→ **Task directions**
Return the lines below in which the string "Retro" occurs.

→ **Material supplied**
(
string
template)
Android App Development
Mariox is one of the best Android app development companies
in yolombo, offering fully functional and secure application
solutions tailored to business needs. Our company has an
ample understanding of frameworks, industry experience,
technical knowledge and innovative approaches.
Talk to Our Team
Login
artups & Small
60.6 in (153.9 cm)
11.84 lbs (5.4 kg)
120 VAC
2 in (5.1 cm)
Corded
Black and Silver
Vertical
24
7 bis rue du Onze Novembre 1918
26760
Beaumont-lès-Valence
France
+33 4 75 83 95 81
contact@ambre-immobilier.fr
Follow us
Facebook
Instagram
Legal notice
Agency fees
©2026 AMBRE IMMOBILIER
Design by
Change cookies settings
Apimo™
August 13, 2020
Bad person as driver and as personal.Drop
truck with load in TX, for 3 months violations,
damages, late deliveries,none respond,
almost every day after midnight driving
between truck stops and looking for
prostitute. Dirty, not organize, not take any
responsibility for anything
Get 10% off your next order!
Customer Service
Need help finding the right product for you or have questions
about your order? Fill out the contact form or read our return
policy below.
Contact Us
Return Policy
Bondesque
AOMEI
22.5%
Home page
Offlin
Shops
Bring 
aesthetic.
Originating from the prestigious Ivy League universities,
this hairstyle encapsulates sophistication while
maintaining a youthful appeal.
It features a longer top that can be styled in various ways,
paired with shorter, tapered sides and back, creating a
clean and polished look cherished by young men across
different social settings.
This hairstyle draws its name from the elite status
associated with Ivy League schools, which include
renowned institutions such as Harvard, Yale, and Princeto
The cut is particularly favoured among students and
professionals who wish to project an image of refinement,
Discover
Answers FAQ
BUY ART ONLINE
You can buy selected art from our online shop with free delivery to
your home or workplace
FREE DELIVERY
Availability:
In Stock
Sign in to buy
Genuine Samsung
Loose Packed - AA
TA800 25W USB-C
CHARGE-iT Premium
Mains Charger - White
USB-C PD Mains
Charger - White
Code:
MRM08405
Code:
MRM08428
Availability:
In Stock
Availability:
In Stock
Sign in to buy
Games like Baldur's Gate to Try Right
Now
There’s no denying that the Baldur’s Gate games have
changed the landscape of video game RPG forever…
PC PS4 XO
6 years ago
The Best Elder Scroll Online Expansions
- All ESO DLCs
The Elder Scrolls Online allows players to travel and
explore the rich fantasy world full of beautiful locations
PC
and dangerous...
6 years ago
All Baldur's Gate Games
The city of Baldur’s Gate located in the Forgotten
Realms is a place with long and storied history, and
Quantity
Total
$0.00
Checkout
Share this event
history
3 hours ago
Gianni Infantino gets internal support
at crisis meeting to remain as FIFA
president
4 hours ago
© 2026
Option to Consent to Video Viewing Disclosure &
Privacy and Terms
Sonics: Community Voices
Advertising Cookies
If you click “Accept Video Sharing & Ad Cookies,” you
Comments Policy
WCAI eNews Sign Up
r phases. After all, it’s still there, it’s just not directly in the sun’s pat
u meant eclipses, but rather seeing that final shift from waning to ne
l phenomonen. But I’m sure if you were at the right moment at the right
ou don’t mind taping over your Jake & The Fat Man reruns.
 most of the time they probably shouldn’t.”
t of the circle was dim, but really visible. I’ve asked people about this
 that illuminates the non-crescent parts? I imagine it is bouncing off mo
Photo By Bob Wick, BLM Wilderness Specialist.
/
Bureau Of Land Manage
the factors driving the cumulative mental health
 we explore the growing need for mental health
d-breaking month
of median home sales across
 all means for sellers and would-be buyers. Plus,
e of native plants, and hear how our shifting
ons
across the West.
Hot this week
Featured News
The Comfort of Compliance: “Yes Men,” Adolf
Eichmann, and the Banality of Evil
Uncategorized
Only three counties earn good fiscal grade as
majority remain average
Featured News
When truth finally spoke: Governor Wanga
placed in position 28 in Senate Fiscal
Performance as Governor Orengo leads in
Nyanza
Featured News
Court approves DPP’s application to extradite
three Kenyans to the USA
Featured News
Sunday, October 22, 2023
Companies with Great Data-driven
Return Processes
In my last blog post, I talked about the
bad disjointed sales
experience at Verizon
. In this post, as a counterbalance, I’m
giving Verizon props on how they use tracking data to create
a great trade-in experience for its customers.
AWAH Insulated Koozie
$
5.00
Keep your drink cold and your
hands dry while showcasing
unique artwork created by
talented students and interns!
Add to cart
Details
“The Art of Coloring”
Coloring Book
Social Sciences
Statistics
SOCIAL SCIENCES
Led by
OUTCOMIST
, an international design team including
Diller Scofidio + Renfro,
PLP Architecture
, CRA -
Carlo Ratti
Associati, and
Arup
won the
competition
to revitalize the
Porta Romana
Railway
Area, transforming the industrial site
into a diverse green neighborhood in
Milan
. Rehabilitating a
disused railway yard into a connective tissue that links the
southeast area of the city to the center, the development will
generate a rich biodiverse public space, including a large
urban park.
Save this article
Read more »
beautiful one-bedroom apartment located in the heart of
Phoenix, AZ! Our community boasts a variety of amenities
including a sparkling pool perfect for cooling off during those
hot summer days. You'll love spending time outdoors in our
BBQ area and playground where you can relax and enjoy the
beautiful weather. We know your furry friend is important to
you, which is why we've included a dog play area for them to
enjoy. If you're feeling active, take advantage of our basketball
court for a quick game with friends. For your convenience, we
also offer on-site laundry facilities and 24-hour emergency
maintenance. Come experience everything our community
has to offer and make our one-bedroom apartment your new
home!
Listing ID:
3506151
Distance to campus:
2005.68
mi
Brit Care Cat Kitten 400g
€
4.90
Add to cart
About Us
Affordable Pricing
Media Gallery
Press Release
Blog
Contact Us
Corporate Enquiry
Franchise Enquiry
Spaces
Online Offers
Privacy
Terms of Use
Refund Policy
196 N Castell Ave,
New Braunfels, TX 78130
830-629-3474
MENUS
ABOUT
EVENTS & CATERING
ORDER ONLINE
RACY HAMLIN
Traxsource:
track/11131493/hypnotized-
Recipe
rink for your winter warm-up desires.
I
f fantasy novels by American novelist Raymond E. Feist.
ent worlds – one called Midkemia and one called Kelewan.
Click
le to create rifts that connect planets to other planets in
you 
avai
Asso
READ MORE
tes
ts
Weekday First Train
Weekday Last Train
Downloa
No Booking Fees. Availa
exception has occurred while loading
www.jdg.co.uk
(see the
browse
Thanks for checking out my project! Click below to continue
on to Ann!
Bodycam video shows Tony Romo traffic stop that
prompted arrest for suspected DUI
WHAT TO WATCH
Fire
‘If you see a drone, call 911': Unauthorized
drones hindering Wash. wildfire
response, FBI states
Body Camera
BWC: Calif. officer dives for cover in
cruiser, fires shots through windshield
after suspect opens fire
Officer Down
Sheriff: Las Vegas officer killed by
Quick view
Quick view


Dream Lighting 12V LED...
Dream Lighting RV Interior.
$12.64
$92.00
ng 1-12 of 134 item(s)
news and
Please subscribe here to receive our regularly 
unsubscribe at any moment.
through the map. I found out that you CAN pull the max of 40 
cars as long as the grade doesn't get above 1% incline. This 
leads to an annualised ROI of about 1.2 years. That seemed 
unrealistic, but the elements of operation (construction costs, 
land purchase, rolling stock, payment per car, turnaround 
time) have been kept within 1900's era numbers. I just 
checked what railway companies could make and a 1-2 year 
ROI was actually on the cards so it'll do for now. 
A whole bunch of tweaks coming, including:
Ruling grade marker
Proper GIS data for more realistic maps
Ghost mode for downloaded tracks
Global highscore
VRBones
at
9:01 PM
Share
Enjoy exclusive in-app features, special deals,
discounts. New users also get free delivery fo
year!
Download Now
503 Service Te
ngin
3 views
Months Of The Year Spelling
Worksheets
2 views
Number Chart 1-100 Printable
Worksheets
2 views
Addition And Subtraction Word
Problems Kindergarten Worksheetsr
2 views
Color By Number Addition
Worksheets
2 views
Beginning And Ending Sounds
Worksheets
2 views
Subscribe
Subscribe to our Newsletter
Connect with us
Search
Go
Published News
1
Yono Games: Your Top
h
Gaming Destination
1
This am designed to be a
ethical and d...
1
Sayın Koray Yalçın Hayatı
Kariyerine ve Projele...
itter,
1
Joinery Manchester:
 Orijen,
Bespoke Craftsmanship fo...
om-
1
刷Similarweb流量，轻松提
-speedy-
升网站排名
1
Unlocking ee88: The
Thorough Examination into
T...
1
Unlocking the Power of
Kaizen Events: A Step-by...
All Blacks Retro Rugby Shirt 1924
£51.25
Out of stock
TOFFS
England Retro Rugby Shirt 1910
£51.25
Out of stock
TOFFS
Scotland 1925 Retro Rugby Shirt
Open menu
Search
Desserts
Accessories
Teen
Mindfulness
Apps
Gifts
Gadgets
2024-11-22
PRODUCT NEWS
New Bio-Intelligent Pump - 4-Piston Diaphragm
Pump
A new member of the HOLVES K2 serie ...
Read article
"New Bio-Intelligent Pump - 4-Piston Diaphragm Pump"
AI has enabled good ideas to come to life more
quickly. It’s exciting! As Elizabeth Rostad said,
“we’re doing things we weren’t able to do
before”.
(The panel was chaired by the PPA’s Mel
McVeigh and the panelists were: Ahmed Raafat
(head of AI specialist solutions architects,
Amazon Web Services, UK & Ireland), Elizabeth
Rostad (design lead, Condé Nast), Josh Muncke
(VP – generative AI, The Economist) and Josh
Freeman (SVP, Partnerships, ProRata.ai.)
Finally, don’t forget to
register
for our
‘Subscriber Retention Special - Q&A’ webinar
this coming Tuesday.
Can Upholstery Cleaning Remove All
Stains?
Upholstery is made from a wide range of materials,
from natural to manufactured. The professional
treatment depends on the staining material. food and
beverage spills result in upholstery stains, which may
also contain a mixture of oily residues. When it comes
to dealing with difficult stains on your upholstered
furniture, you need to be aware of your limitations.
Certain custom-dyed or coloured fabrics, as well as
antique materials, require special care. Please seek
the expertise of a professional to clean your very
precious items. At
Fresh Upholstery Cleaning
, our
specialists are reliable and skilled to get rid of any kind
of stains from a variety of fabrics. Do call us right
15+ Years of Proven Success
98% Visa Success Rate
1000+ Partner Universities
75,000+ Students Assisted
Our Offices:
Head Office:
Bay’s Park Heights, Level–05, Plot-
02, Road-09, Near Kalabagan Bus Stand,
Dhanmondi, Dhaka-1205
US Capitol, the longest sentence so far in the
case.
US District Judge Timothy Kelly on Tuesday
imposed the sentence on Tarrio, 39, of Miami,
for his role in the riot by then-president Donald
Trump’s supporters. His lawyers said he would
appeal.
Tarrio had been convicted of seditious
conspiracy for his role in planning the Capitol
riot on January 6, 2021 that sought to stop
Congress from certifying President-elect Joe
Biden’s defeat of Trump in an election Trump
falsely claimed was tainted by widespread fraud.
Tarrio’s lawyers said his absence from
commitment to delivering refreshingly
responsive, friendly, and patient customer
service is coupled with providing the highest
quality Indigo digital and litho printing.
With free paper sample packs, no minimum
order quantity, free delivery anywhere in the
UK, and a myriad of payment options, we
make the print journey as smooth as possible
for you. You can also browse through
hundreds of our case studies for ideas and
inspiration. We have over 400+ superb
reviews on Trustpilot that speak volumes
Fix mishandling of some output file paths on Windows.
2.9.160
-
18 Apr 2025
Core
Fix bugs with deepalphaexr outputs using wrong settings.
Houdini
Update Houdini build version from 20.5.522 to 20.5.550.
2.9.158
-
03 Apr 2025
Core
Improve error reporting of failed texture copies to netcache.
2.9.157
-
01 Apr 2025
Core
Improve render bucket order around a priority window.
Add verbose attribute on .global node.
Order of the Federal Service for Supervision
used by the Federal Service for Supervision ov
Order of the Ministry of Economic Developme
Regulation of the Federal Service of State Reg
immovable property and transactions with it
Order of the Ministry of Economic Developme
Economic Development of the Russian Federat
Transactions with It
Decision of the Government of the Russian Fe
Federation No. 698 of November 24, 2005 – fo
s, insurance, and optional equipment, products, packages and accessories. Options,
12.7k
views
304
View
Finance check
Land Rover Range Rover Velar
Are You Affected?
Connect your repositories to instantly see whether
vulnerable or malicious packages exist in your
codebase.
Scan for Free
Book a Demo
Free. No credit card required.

→ **Output for this task**
All Blacks Retro Rugby Shirt 1924
England Retro Rugby Shirt 1910
Scotland 1925 Retro Rugby Shirt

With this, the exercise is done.